I know this situation frustrates the management of many firms. But the typical approach adopted, which is to give them a speech and put them on a training programme, doesn’t work – mainly because insufficient focus is put on understanding why each individual isn’t doing it.

And there are lots of potential reasons according to David Maister, such as:

  1. They don’t really understand the action’s importance.
  2. They see the action’s importance to the firm, but don’t see what’s in it for them personally.
  3. They don’t know how to do the action or some aspect of the action.
  4. They know what to do but is just not very skilled at it.
  5. They don’t want to do it.
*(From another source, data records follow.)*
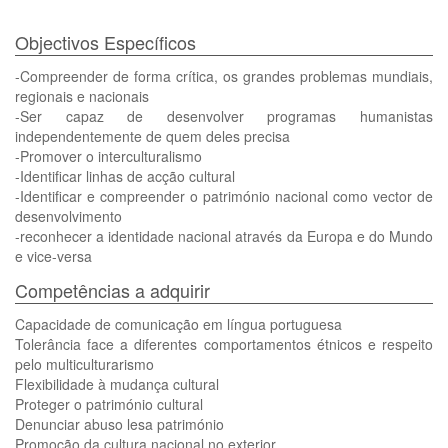
Objectivos Específicos
-Compreender de forma crítica, os grandes problemas mundiais,
regionais e nacionais
-Ser capaz de desenvolver programas humanistas
independentemente de quem deles precisa
-Promover o interculturalismo
-Identificar linhas de acção cultural
-Identificar e compreender o património nacional como vector de
desenvolvimento
-reconhecer a identidade nacional através da Europa e do Mundo
e vice-versa
Competências a adquirir
Capacidade de comunicação em língua portuguesa
Tolerância face a diferentes comportamentos étnicos e respeito
pelo multiculturarismo
Flexibilidade à mudança cultural
Proteger o património cultural
Denunciar abuso lesa património
Promoção da cultura nacional no exterior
They’d rather stick to their technical discipline.
  6. They have lost their enthusiasm for innovation and are in an “I’ll just do my job” place.
  7. They haven’t been given the support or tools to do the action.
  8. They think the firm (in spite of its exhortations) really wants them to be focusing on earning fees and not to engage in non-reimbursable activities.
  9. The action is viewed as discretionary (ie they think that participation is optional).
  10. They view the activity as a long-term investment, and they would rather work on things that provide more immediate gratification.
  11. They feel more accountability and pressure for other things. They intend to do or would like to do the action, but they feel that they don’t have the time to do it.
  12. They feel that the action is not really valued by their peers. The corporate culture doesn’t reinforce the action.
  13. They view the action as a personal choice and is not thinking of team-level impacts (or approaches).
  14. They perceive the reward for the activity, but think it will only be given for high levels of performance — so why should a beginner even try?

Perhaps most important of all: When they don’t do it, management doesn’t react (except perhaps once a year at performance evaluation time). Since there are no short-term consequences for noncompliance, why bother when there is so much else to do?

Getting an individual to change and participate requires a more sophisticated approach and an ability to engage in a non-threatening conversation to uncover the true reasons for non-participation.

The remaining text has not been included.